TASK:
Both the line containing "Врачом берется кровь из вена, которая затем" and the line containing "Расшифровка результатов иммунохемилюминесцентного" belong to the span. Output exactly that span from the listing below, and nothing outside it.

SUPPLIED DATA:
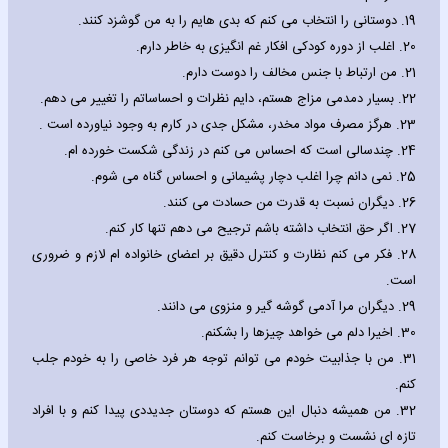
19.
دوستانی را انتخاب می کنم که بدی هایم را به من گوشزد کنند.
20.
اغلب از دوره کودکی افکار غم انگیزی به خاطر دارم.
21.
من ارتباط با جنس مخالف را دوست دارم.
22.
بسیار دمدمی مزاج هستم، دایم نظرات و احساساتم را تغییر می دهم.
23.
هرگز مصرف مواد مخدر، مشکل جدی در کارم به وجود نیاورده است .
24.
چندسالی است که احساس می کنم در زندگی شکست خورده ام.
25.
نمی دانم چرا اغلب دچار پشیمانی و احساس گناه می شوم.
26.
دیگران نسبت به قدرت من حسادت می کنند.
27.
اگر حق انتخاب داشته باشم ترجیح می دهم تنها کار کنم.
28.
فکر می کنم نظارت و کنترل دقیق بر اعضای خانواده ام لازم و ضروری
است.
29.
دیگران مرا آدمی گوشه گیر و منزوی می دانند.
30.
اخیرا دلم می خواهد چیزها را بشکنم.
31.
من با جذابیت خودم می توانم توجه هر فرد خاصی را به خودم جلب
کنم.
32.
من همیشه دنبال این هستم که دوستان جدیددی پیدا کنم و با افراد
تازه ای نشست و برخاست کنم.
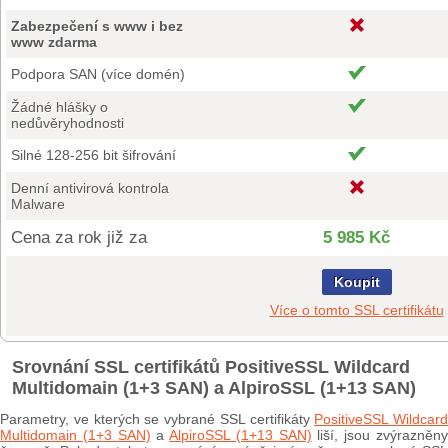
Zabezpečení s www i bez
www zdarma
Podpora SAN (více domén)
Žádné hlášky o
nedůvěryhodnosti
Silné 128-256 bit šifrování
Denní antivirová kontrola
Malware
Cena za rok již za
5 985 Kč
Koupit
Více o tomto SSL certifikátu
Srovnání SSL certifikátů PositiveSSL Wildcard
Multidomain (1+3 SAN) a AlpiroSSL (1+13 SAN)
Parametry, ve kterých se vybrané SSL certifikáty
PositiveSSL Wildcard
Multidomain (1+3 SAN)
a
AlpiroSSL (1+13 SAN)
liší, jsou zvýrazněn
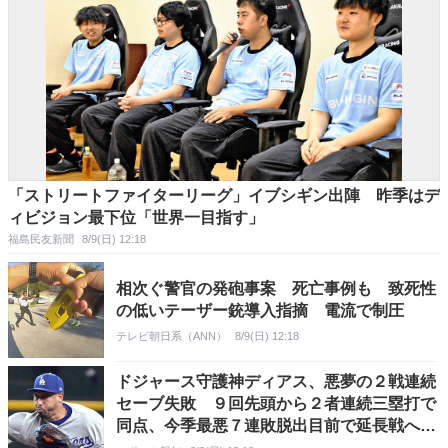
「ストリートファイターリーグ」イブシギン出陣 昨季はデ
ィビジョン最下位「世界一目指す」
福島民友新聞
8/9(日) 12:18
相次ぐ警官の発砲事案 死亡事例も 致死性
の低いテーザー銃導入指摘 電流で制圧
テレビ朝日系（ANN）
8/9(日) 12:18
ドジャース守護神ディアス、悪夢の２戦連続
セーブ失敗 ９回先頭から２者連続三塁打で
同点、今季最悪７連敗脱出目前で延長戦へ…
大谷はここまで４打数ノーヒット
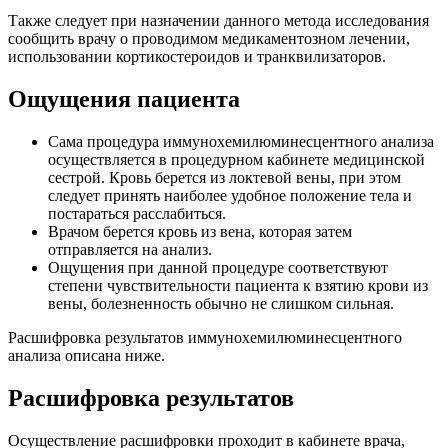
Также следует при назначении данного метода исследования
сообщить врачу о проводимом медикаментозном лечении,
использовании кортикостероидов и транквилизаторов.
Ощущения пациента
Сама процедура иммунохемилюминесцентного анализа
осуществляется в процедурном кабинете медицинской
сестрой. Кровь берется из локтевой вены, при этом
следует принять наиболее удобное положение тела и
постараться расслабиться.
Врачом берется кровь из вена, которая затем
отправляется на анализ.
Ощущения при данной процедуре соответствуют
степени чувствительности пациента к взятию крови из
вены, болезненность обычно не слишком сильная.
Расшифровка результатов иммунохемилюминесцентного
анализа описана ниже.
Расшифровка результатов
Осуществление расшифровки проходит в кабинете врача,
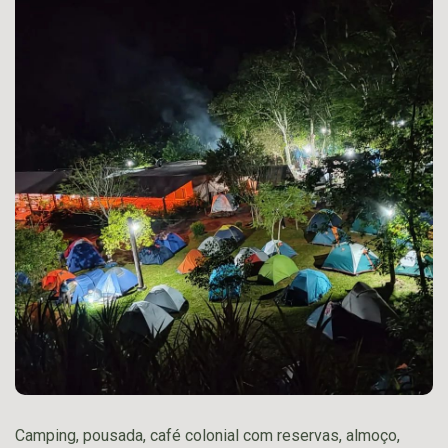
Camping, pousada, café colonial com reservas, almoço,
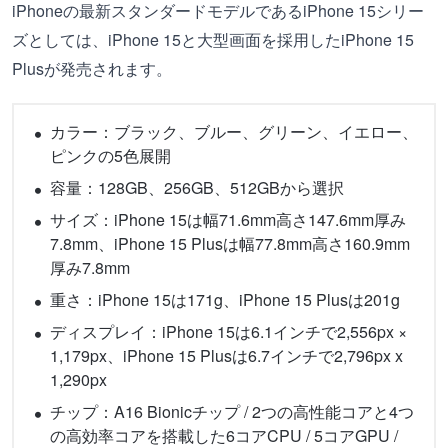
iPhoneの最新スタンダードモデルであるiPhone 15シリー
ズとしては、iPhone 15と大型画面を採用したiPhone 15
Plusが発売されます。
カラー：ブラック、ブルー、グリーン、イエロー、
ピンクの5色展開
容量：128GB、256GB、512GBから選択
サイズ：iPhone 15は幅71.6mm高さ147.6mm厚み
7.8mm、iPhone 15 Plusは幅77.8mm高さ160.9mm
厚み7.8mm
重さ：iPhone 15は171g、iPhone 15 Plusは201g
ディスプレイ：iPhone 15は6.1インチで2,556px ×
1,179px、iPhone 15 Plusは6.7インチで2,796px x
1,290px
チップ：A16 Bionicチップ / 2つの高性能コアと4つ
の高効率コアを搭載した6コアCPU / 5コアGPU /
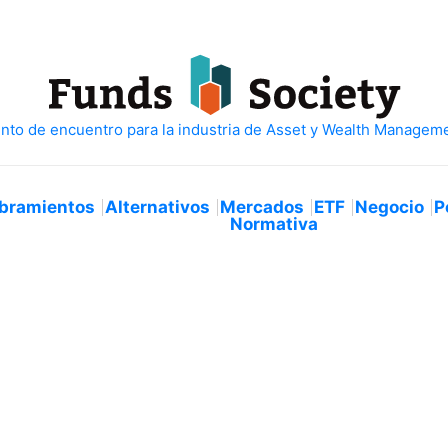
bramientos
Alternativos
Mercados
ETF
Negocio
P
Normativa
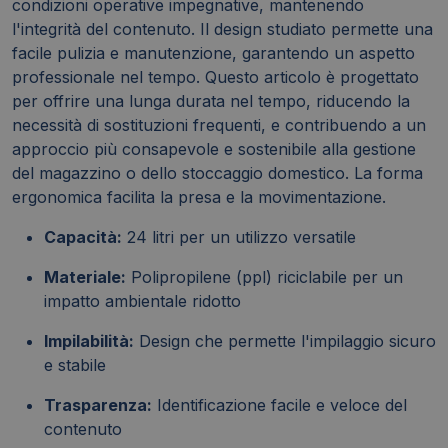
condizioni operative impegnative, mantenendo
l'integrità del contenuto. Il design studiato permette una
facile pulizia e manutenzione, garantendo un aspetto
professionale nel tempo. Questo articolo è progettato
per offrire una lunga durata nel tempo, riducendo la
necessità di sostituzioni frequenti, e contribuendo a un
approccio più consapevole e sostenibile alla gestione
del magazzino o dello stoccaggio domestico. La forma
ergonomica facilita la presa e la movimentazione.
Capacità:
24 litri per un utilizzo versatile
Materiale:
Polipropilene (ppl) riciclabile per un
impatto ambientale ridotto
Impilabilità:
Design che permette l'impilaggio sicuro
e stabile
Trasparenza:
Identificazione facile e veloce del
contenuto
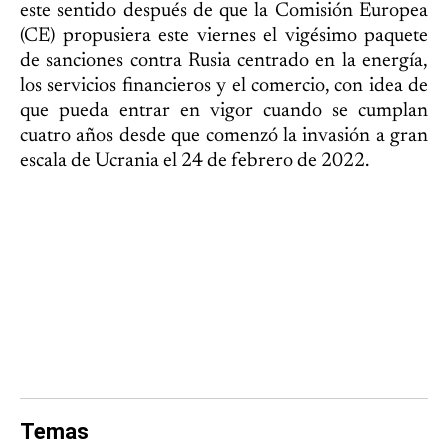
este sentido después de que la Comisión Europea
(CE) propusiera este viernes el vigésimo paquete
de sanciones contra Rusia centrado en la energía,
los servicios financieros y el comercio, con idea de
que pueda entrar en vigor cuando se cumplan
cuatro años desde que comenzó la invasión a gran
escala de Ucrania el 24 de febrero de 2022.
Temas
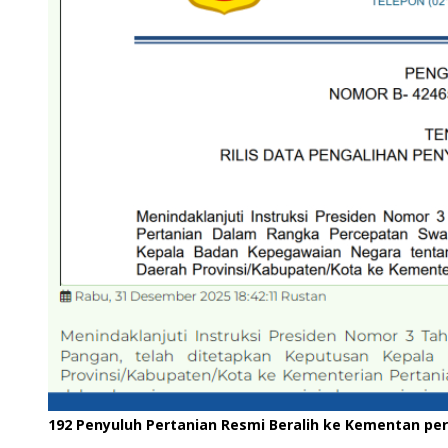
192 Penyuluh Pertanian Resmi Beralih ke Kementan pe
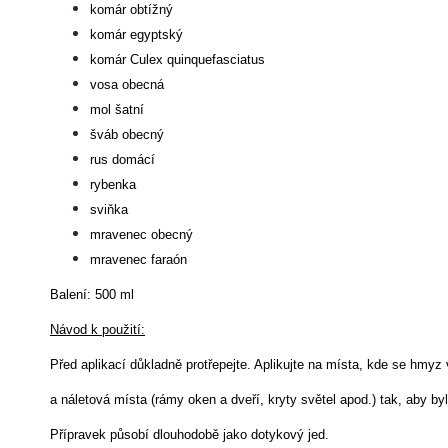
komár obtížný
komár egyptský
komár Culex quinquefasciatus
vosa obecná
mol šatní
šváb obecný
rus domácí
rybenka
sviňka
mravenec obecný
mravenec faraón
Balení: 500 ml
Návod k použití:
Před aplikací důkladně protřepejte. Aplikujte na místa, kde se hmyz
a náletová místa (rámy oken a dveří, kryty světel apod.) tak, aby by
Přípravek působí dlouhodobě jako dotykový jed.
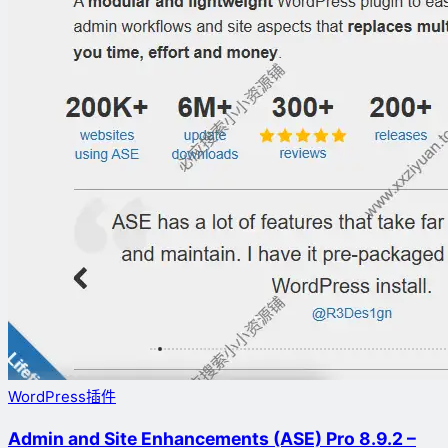
WordPress插件
Admin and Site Enhancements (ASE) Pro 8.9.2 –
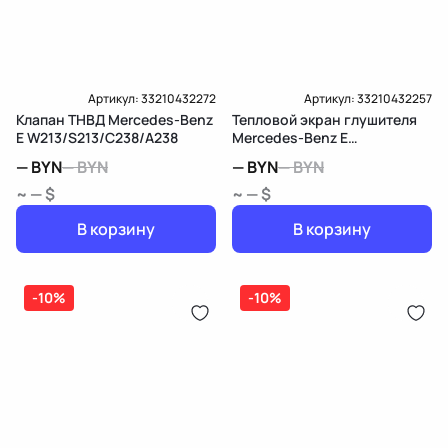
Артикул:
33210432272
Артикул:
33210432257
Клапан ТНВД Mercedes-Benz
Тепловой экран глушителя
E W213/S213/C238/A238
Mercedes-Benz E
W213/S213/C238/A238
—
BYN
—
BYN
—
BYN
—
BYN
~ — $
~ — $
В корзину
В корзину
-10%
-10%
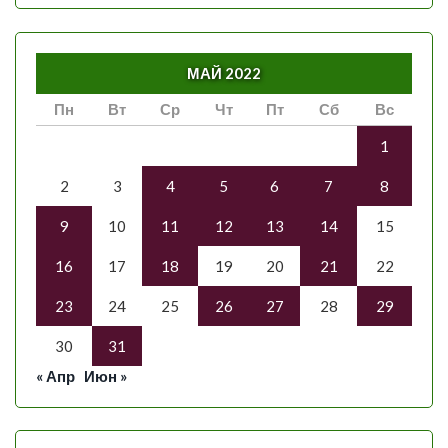
МАЙ 2022
Пн
Вт
Ср
Чт
Пт
Сб
Вс
1
2
3
4
5
6
7
8
9
10
11
12
13
14
15
16
17
18
19
20
21
22
23
24
25
26
27
28
29
30
31
« Апр
Июн »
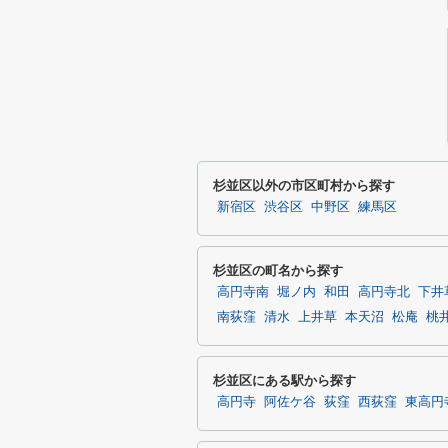
杉並区以外の市区町村から探す
新宿区
渋谷区
中野区
練馬区
杉並区の町名から探す
高円寺南
堀ノ内
和田
高円寺北
下井
南荻窪
清水
上井草
本天沼
松庵
桃
杉並区にある駅から探す
高円寺
阿佐ケ谷
荻窪
西荻窪
東高円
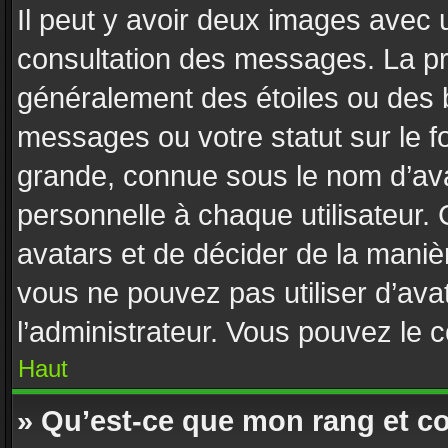
Il peut y avoir deux images avec u
consultation des messages. La pr
généralement des étoiles ou des 
messages ou votre statut sur le 
grande, connue sous le nom d’ava
personnelle à chaque utilisateur. C
avatars et de décider de la manièr
vous ne pouvez pas utiliser d’avat
l’administrateur. Vous pouvez le 
Haut
» Qu’est-ce que mon rang et c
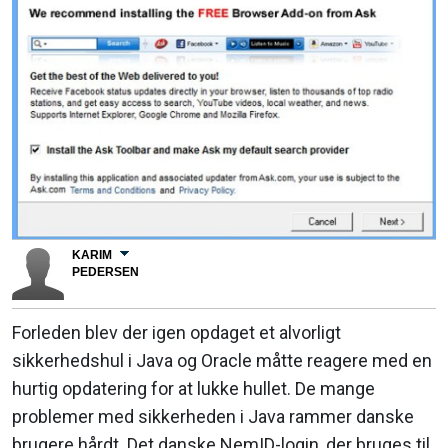
KARIM
PEDERSEN
Forleden blev der igen opdaget et alvorligt
sikkerhedshul i Java og Oracle måtte reagere med en
hurtig opdatering for at lukke hullet. De mange
problemer med sikkerheden i Java rammer danske
brugere hårdt. Det danske NemID-login, der bruges til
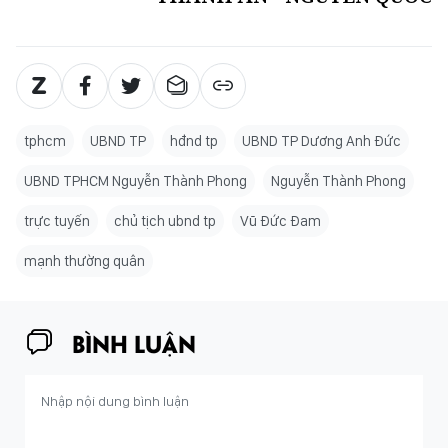
tphcm
UBND TP
hđnd tp
UBND TP Dương Anh Đức
UBND TPHCM Nguyễn Thành Phong
Nguyễn Thành Phong
trực tuyến
chủ tịch ubnd tp
Vũ Đức Đam
mạnh thường quân
BÌNH LUẬN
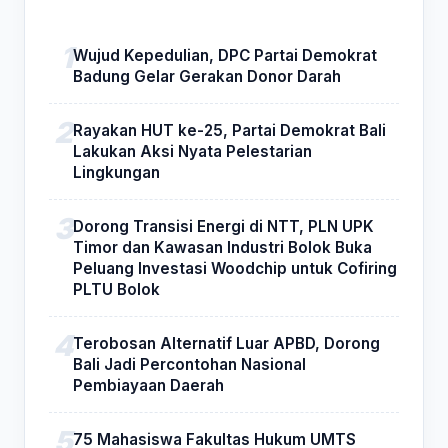
Wujud Kepedulian, DPC Partai Demokrat
Badung Gelar Gerakan Donor Darah
Rayakan HUT ke-25, Partai Demokrat Bali
Lakukan Aksi Nyata Pelestarian
Lingkungan
Dorong Transisi Energi di NTT, PLN UPK
Timor dan Kawasan Industri Bolok Buka
Peluang Investasi Woodchip untuk Cofiring
PLTU Bolok
Terobosan Alternatif Luar APBD, Dorong
Bali Jadi Percontohan Nasional
Pembiayaan Daerah
75 Mahasiswa Fakultas Hukum UMTS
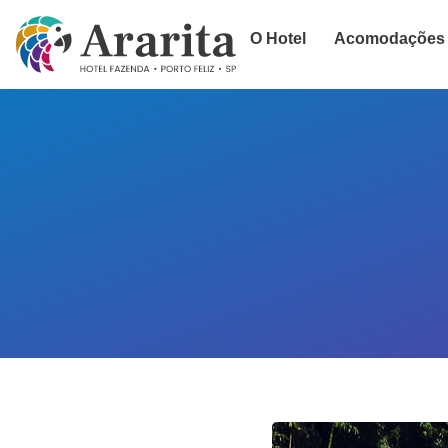
O Hotel
Acomodações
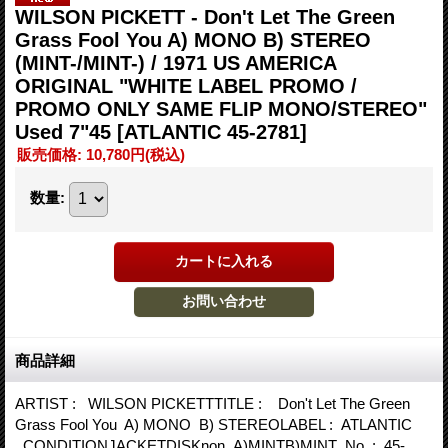
WILSON PICKETT - Don't Let The Green
Grass Fool You A) MONO B) STEREO
(MINT-/MINT-) / 1971 US AMERICA
ORIGINAL "WHITE LABEL PROMO /
PROMO ONLY SAME FLIP MONO/STEREO"
Used 7"45
[ATLANTIC 45-2781]
販売価格
:
10,780円
(税込)
数量
:
商品詳細
ARTIST : WILSON PICKETTTITLE : Don't Let The Green
Grass Fool You A) MONO B) STEREOLABEL : ATLANTIC
CONDITIONJACKETDISKnon A)MINTB)MINT No. : 45-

YOUR RESPONSE:
Врачом берется кровь из вена, которая затем
отправляется на анализ.
Ощущения при данной процедуре соответствуют
степени чувствительности пациента к взятию крови из
вены, болезненность обычно не слишком сильная.
Расшифровка результатов иммунохемилюминесцентного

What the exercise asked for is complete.